_Exercise instructions_: List each line of the data that holds the word "المشروع".

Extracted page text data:
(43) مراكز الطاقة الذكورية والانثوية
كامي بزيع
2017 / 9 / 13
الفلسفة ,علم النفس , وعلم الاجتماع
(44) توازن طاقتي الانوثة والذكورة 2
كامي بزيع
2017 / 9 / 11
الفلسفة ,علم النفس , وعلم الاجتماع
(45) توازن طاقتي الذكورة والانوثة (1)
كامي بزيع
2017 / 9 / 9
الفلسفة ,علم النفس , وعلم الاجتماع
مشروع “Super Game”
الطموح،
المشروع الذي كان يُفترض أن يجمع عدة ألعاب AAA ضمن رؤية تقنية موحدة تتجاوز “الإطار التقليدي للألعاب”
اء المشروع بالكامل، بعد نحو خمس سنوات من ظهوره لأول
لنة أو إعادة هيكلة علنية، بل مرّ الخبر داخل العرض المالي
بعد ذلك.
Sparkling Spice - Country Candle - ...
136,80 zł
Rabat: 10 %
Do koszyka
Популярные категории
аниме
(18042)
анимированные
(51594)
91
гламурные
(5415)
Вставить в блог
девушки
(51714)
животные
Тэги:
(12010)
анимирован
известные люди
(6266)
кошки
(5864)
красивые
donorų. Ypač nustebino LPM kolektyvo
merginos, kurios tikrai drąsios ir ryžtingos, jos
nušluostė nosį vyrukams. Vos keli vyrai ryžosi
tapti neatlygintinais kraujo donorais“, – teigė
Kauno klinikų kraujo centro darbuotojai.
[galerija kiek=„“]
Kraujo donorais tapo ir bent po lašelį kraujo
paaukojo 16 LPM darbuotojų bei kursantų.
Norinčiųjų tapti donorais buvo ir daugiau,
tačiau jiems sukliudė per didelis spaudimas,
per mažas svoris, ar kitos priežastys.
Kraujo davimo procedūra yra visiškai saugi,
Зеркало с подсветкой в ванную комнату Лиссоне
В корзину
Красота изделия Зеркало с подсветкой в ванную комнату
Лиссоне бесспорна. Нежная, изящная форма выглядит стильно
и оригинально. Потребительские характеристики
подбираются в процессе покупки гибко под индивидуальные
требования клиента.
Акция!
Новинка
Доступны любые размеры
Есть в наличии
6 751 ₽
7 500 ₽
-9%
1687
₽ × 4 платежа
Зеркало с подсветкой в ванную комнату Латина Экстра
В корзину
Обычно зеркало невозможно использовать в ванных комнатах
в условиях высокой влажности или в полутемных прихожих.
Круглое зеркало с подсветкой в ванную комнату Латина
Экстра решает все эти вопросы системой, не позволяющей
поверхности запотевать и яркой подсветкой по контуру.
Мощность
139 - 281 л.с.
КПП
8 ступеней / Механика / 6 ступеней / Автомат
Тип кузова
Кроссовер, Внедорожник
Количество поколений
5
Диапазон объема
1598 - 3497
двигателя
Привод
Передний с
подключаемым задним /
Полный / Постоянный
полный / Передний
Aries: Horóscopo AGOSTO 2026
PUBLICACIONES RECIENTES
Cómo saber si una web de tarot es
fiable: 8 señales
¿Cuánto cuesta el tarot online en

* * *

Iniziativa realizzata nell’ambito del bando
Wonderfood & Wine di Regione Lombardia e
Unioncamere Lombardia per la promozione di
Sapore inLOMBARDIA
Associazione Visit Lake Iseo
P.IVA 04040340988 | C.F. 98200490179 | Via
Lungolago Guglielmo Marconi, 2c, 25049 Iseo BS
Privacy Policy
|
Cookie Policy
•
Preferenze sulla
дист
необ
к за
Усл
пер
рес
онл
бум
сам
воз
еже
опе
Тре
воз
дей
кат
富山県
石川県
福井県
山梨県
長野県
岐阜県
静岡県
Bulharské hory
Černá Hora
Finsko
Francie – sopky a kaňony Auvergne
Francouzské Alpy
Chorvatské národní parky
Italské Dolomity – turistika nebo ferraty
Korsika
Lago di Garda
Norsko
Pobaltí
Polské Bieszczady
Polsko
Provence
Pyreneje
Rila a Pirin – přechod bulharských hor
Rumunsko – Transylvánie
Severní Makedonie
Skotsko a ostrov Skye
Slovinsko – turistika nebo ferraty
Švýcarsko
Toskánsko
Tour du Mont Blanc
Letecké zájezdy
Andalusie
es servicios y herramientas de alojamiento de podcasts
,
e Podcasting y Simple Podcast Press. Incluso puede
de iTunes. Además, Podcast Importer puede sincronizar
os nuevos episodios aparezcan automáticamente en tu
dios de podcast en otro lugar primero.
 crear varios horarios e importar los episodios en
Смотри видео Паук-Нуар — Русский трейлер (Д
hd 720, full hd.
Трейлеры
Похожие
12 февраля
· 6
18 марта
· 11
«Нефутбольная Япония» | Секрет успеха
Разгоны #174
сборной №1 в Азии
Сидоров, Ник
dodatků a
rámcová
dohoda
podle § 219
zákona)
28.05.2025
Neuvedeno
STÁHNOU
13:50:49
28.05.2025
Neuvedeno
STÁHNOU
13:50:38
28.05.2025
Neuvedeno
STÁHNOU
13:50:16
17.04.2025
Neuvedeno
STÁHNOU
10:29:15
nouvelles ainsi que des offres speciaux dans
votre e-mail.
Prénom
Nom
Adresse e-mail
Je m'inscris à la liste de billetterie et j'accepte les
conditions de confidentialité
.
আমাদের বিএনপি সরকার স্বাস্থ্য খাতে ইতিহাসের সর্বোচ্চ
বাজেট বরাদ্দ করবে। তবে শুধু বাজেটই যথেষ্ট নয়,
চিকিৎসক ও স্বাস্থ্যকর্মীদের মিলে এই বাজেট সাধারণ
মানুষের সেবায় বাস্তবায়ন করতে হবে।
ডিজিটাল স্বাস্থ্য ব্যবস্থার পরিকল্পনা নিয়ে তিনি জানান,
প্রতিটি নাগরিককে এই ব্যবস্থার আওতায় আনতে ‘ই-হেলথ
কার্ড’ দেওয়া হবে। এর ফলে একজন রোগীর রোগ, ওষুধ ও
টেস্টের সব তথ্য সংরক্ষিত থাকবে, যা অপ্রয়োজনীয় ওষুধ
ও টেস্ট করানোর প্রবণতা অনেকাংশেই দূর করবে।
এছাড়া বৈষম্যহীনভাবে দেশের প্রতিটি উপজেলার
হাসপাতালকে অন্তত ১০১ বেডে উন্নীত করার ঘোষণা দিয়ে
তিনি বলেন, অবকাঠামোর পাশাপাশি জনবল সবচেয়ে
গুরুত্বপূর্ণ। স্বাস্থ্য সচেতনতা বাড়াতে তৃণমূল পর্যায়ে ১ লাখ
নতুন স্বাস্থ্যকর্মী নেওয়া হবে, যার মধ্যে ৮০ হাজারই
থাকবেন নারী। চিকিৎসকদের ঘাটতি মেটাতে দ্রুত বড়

_Solution to this problem_:
المشروع الذي كان يُفترض أن يجمع عدة ألعاب AAA ضمن رؤية تقنية موحدة تتجاوز “الإطار التقليدي للألعاب”
اء المشروع بالكامل، بعد نحو خمس سنوات من ظهوره لأول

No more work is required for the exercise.